→ EXCERPTED RECORDS
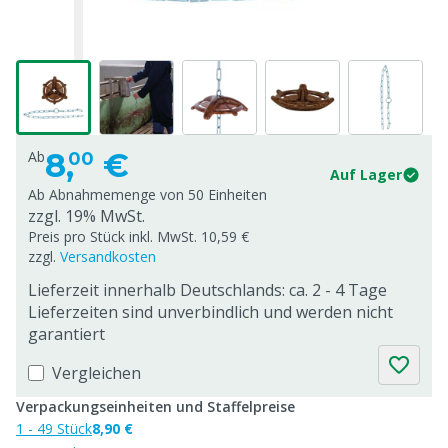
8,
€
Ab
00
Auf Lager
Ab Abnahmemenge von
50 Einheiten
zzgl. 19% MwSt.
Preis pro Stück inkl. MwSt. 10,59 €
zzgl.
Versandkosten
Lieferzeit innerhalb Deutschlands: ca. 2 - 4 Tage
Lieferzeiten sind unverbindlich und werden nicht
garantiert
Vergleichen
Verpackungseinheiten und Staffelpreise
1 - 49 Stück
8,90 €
---
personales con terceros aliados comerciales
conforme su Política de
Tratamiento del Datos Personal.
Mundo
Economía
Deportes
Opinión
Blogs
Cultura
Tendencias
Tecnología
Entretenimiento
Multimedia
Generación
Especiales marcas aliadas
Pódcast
==
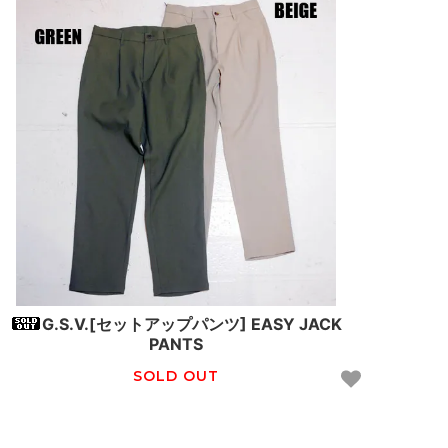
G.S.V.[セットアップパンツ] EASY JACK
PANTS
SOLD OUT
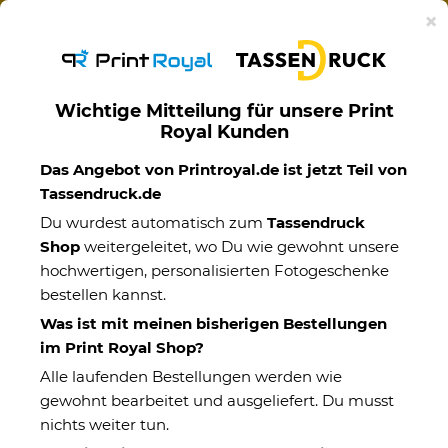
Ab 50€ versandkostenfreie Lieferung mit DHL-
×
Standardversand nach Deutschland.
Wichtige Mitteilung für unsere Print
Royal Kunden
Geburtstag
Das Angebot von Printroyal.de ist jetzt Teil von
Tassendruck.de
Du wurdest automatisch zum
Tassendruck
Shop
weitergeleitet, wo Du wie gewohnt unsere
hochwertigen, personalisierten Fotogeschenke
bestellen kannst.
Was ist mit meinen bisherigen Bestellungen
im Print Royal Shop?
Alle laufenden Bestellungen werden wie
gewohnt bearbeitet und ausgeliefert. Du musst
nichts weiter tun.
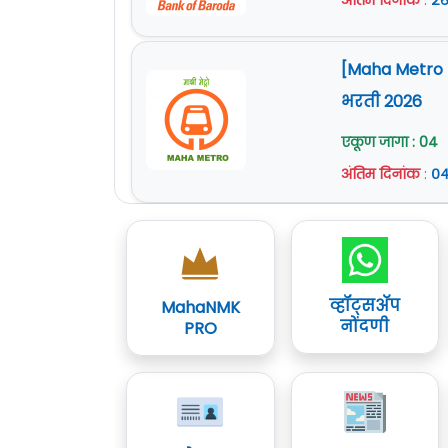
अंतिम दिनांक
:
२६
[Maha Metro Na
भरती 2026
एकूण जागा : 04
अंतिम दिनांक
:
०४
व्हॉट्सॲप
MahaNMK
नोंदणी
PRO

→ ABOUT THIS TASK
Work out how many lines of the listing above include "Bestellungen". Answer with the number and nothing more.

→ SOLVED EXERCISE
2